HTML OCR

Security checks across static analysis, malware telemetry, and agentic risk

Overview

This is a coherent HTML OCR skill; users should mainly notice that it installs an external MinerU CLI and uses a MinerU API token to process local HTML content.

This skill appears safe for its stated purpose, but install the MinerU CLI from a trusted source, use a revocable MinerU token, and avoid processing private or regulated HTML content unless you are comfortable with MinerU handling that data.

Static analysis

No static analysis findings were reported for this release.

VirusTotal

VirusTotal findings are pending for this skill version.

View on VirusTotal

Risk analysis

Artifact-based informational review of SKILL.md, metadata, install specs, static scan signals, and capability signals. ClawScan does not execute the skill or run runtime probes.

#ASI04: Agentic Supply Chain Vulnerabilities

Low

What this means

Installing the skill may add a global third-party command-line tool to the user's environment.

Why it was flagged

The skill depends on externally installed CLI packages, including an unpinned Go '@latest' install and npm's default latest resolution. This is central to the skill's purpose, but users should trust the package source and version.

Skill content

npm install -g mineru-open-api
# or via Go (macOS/Linux):
go install github.com/opendatalab/MinerU-Ecosystem/cli/mineru-open-api@latest

Recommendation

Install only from trusted package sources, consider pinning a known-good version where possible, and review the MinerU package provenance before use.

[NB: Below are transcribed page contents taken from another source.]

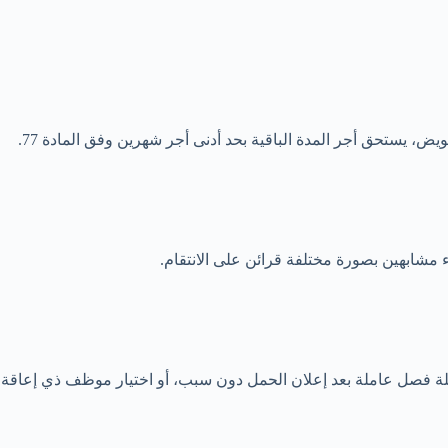
ء مشابهين بصورة مختلفة قرائن على الانتقام.
مثلة فصل عاملة بعد إعلان الحمل دون سبب، أو اختيار موظف ذي إعاقة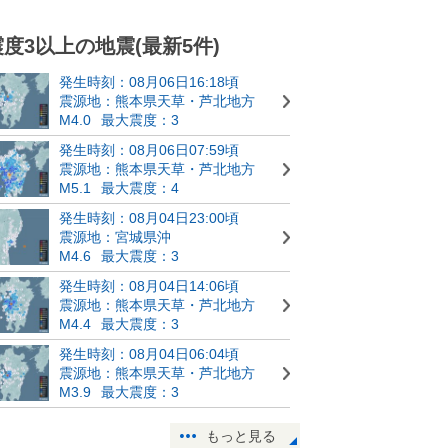
震度3以上の地震(最新5件)
発生時刻：08月06日16:18頃
震源地：熊本県天草・芦北地方
M4.0
最大震度：3
発生時刻：08月06日07:59頃
震源地：熊本県天草・芦北地方
M5.1
最大震度：4
発生時刻：08月04日23:00頃
震源地：宮城県沖
M4.6
最大震度：3
発生時刻：08月04日14:06頃
震源地：熊本県天草・芦北地方
M4.4
最大震度：3
発生時刻：08月04日06:04頃
震源地：熊本県天草・芦北地方
M3.9
最大震度：3
もっと見る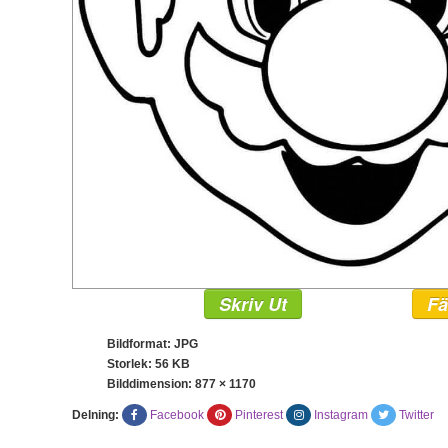
Skriv Ut
Fä
Bildformat: JPG
Storlek: 56 KB
Bilddimension:
877 × 1170
Delning:
Facebook
Pinterest
Instagram
Twitter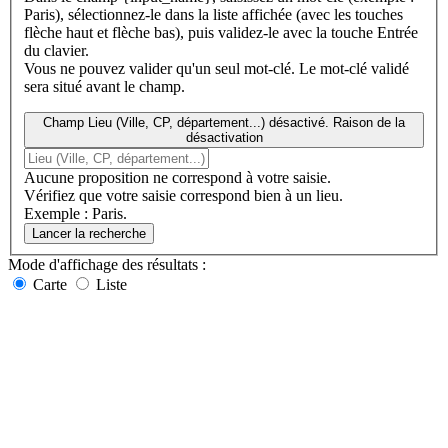
Paris), sélectionnez-le dans la liste affichée (avec les touches
flèche haut et flèche bas), puis validez-le avec la touche Entrée
du clavier.
Vous ne pouvez valider qu'un seul mot-clé. Le mot-clé validé
sera situé avant le champ.
Champ Lieu (Ville, CP, département...) désactivé. Raison de la
désactivation
Aucune proposition ne correspond à votre saisie.
Vérifiez que votre saisie correspond bien à un lieu.
Exemple : Paris.
Lancer la recherche
Mode d'affichage
des résultats
:
Carte
Liste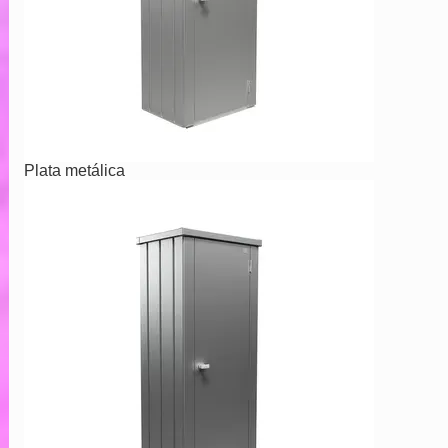
Plata metálica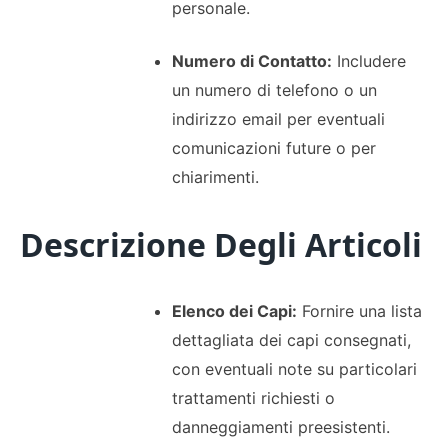
personale.
Numero di Contatto:
Includere
un numero di telefono o un
indirizzo email per eventuali
comunicazioni future o per
chiarimenti.
Descrizione Degli Articoli
Elenco dei Capi:
Fornire una lista
dettagliata dei capi consegnati,
con eventuali note su particolari
trattamenti richiesti o
danneggiamenti preesistenti.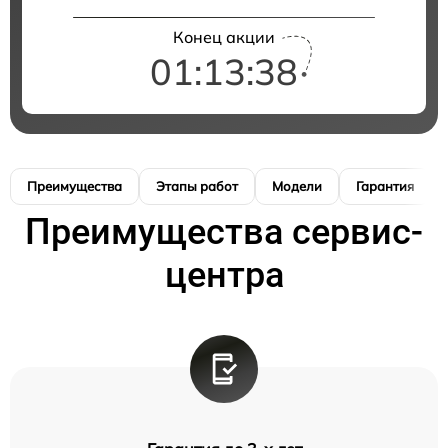
Конец акции
01:13:37
Преимущества
Этапы работ
Модели
Гарантия
Преимущества сервис-
центра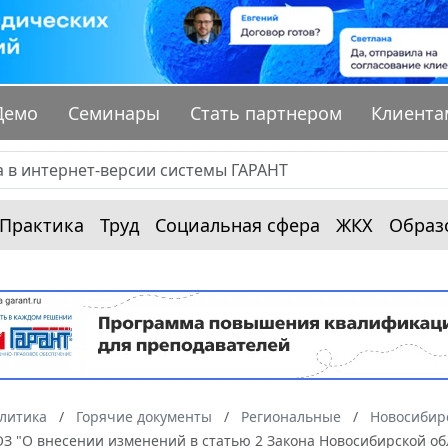
Демо
Семинары
Стать партнером
Клиента
Практика
Труд
Социальная сфера
ЖКХ
Образ
алитика
Горячие документы
Региональные
Новосибир
-ОЗ "О внесении изменений в статью 2 Закона Новосибирской о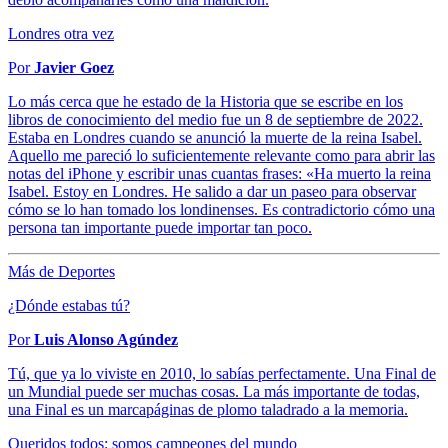
Londres otra vez
Por
Javier Goez
Lo más cerca que he estado de la Historia que se escribe en los
libros de conocimiento del medio fue un 8 de septiembre de 2022.
Estaba en Londres cuando se anunció la muerte de la reina Isabel.
Aquello me pareció lo suficientemente relevante como para abrir las
notas del iPhone y escribir unas cuantas frases: «Ha muerto la reina
Isabel. Estoy en Londres. He salido a dar un paseo para observar
cómo se lo han tomado los londinenses. Es contradictorio cómo una
persona tan importante puede importar tan poco.
Más de Deportes
¿Dónde estabas tú?
Por
Luis Alonso Agúndez
Tú, que ya lo viviste en 2010, lo sabías perfectamente. Una Final de
un Mundial puede ser muchas cosas. La más importante de todas,
una Final es un marcapáginas de plomo taladrado a la memoria.
Queridos todos: somos campeones del mundo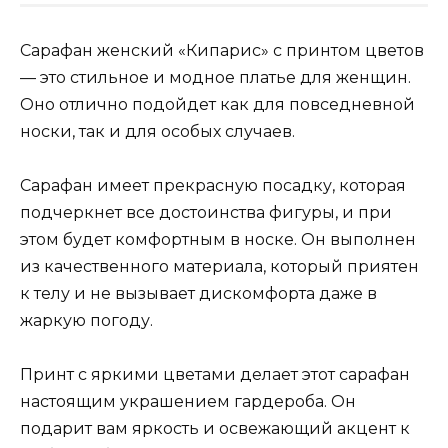
Сарафан женский «Кипарис» с принтом цветов
— это стильное и модное платье для женщин.
Оно отлично подойдет как для повседневной
носки, так и для особых случаев.
Сарафан имеет прекрасную посадку, которая
подчеркнет все достоинства фигуры, и при
этом будет комфортным в носке. Он выполнен
из качественного материала, который приятен
к телу и не вызывает дискомфорта даже в
жаркую погоду.
Принт с яркими цветами делает этот сарафан
настоящим украшением гардероба. Он
подарит вам яркость и освежающий акцент к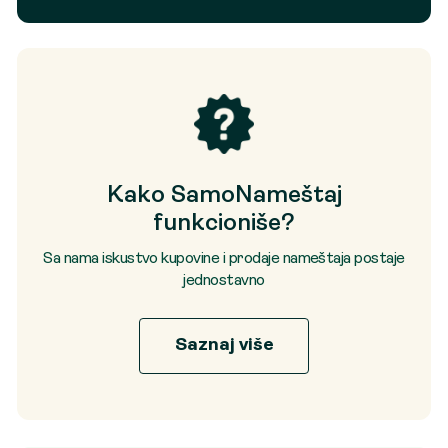
Kako SamoNameštaj
funkcioniše?
Sa nama iskustvo kupovine i prodaje nameštaja postaje
jednostavno
Saznaj više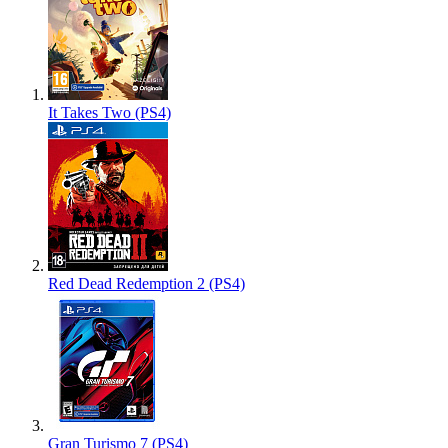
It Takes Two (PS4)
Red Dead Redemption 2 (PS4)
Gran Turismo 7 (PS4)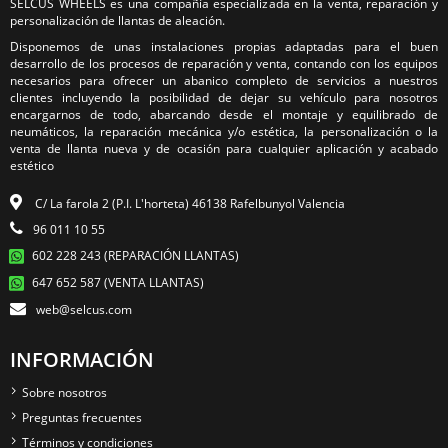
SELCUS WHEELS es una compañía especializada en la venta, reparación y
personalización de llantas de aleación.
Disponemos de unas instalaciones propias adaptadas para el buen
desarrollo de los procesos de reparación y venta, contando con los equipos
necesarios para ofrecer un abanico completo de servicios a nuestros
clientes incluyendo la posibilidad de dejar su vehículo para nosotros
encargarnos de todo, abarcando desde el montaje y equilibrado de
neumáticos, la reparación mecánica y/o estética, la personalización o la
venta de llanta nueva y de ocasión para cualquier aplicación y acabado
estético
C/ La farola 2 (P.I. L'horteta) 46138 Rafelbunyol Valencia
96 011 10 55
602 228 243 (REPARACIÓN LLANTAS)
647 652 587 (VENTA LLANTAS)
web@selcus.com
INFORMACIÓN
Sobre nosotros
Preguntas frecuentes
Términos y condiciones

#ASI03: Identity and Privilege Abuse

Low

What this means

The agent or CLI can use the configured MinerU token while performing OCR tasks.

Why it was flagged

The skill requires a MinerU API token. This is expected for a MinerU OCR integration and is declared in the artifact, but it still grants access to a third-party service account or quota.

Skill content

Token required:

mineru-open-api auth             # Interactive token setup
export MINERU_TOKEN="your-token" # Or via environment variable

Recommendation

Use a dedicated or revocable MinerU token, avoid exposing it in shared logs or prompts, and revoke it if the skill is no longer used.

#ASI07: Insecure Inter-Agent Communication

Low

What this means

Private HTML files or embedded images could be submitted for OCR processing through MinerU when the command is used.

Why it was flagged

The documented workflow uses the MinerU open API CLI with a token to process a local HTML file. This is consistent with the skill's OCR purpose, but local HTML pages and embedded images may contain sensitive content that is processed by the external MinerU service.

Skill content

mineru-open-api extract page.html --ocr -o ./out/

Recommendation

Do not use this skill on confidential pages unless MinerU's data handling, retention, and privacy terms are acceptable for that content.